Death penalty case against man charged in lawmaker shootings would be rare in Minnesota history
Published in News & Features
MINNEAPOLIS — The decision by federal authorities to charge Vance Boelter with both stalking and the use of a firearm for the murders of Rep. Melissa Hortman and her husband, Mark, raises the potential for a death sentence, a rarity in Minnesota.
“Will we seek the death penalty? It’s too early to tell,” Joe Thompson, acting U.S. Attorney for the district of Minnesota, said during a news briefing announcing the charges against Boelter. “That is one of the options for several of the charges though.”

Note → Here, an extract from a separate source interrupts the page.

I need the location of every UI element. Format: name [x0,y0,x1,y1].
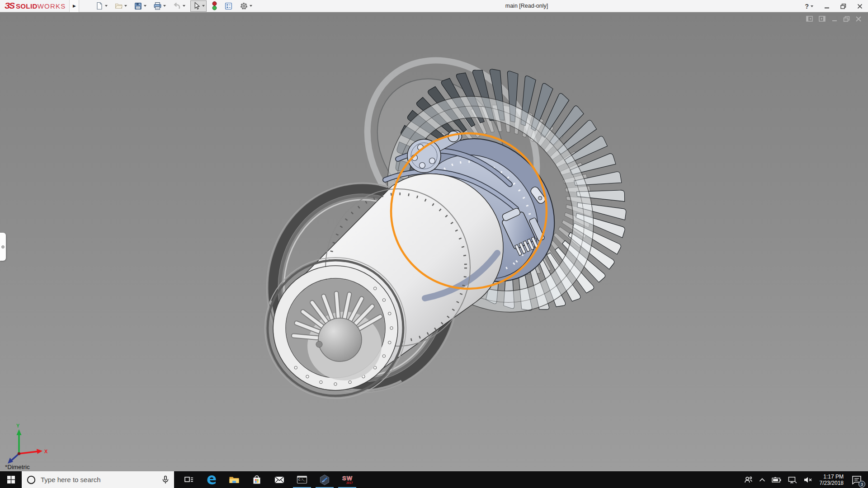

Minnesota has no death penalty, but capital punishment is legal under federal law. Boelter, 57, of Green Isle, Minn., is charged with six federal crimes, including stalking and murder, in the killing of the Hortmans and the shooting of Sen. John Hoffman and his wife, Yvette. The charges say he posed as a police officer in approaching their homes overnight June 14.
Under criminal statutes, to convict someone of federal first-degree murder the crime must be committed with “malice aforethought.”
That element of premeditation in the killings is a clear part of the criminal complaint against Boelter.
It alleges that one of the notebooks found in Boelter’s SUV contained extensive notes on politicians culled from online search engines that can be used to find “home addresses, phone numbers, and information about family members.”
Other notebooks found at a home associated with Boelter had biographical details about Hortman, including a note which read, “Big house off golf course 2 ways in to watch from one spot.”
Federal first-degree murder charges can also be used in acts of domestic terrorism.
To prove that, prosecutors would need to show that Boelter killed Hortman in a way intended to either intimidate a civilian population, influence government policy by intimidation or affect the conduct of government by assassination.
Asked by reporters Monday why Boelter hadn’t been charged with domestic terrorism, Thompson said the investigation is continuing.
“We brought the charges we think are appropriate right now,” he said. “Obviously these crimes are about 48 hours old, so we have an ongoing investigation. I can’t comment as to what other charges may or may not be brought.”
Minnesota abolished the death penalty in 1911, five years after a botched hanging. The Death Penalty Information Center notes that from 1860-1906, Minnesota executed 27 people.
The most notable execution in state history was the hanging of 38 members of the Dakota tribe by the federal government in Mankato following the U.S.-Dakota War of 1862.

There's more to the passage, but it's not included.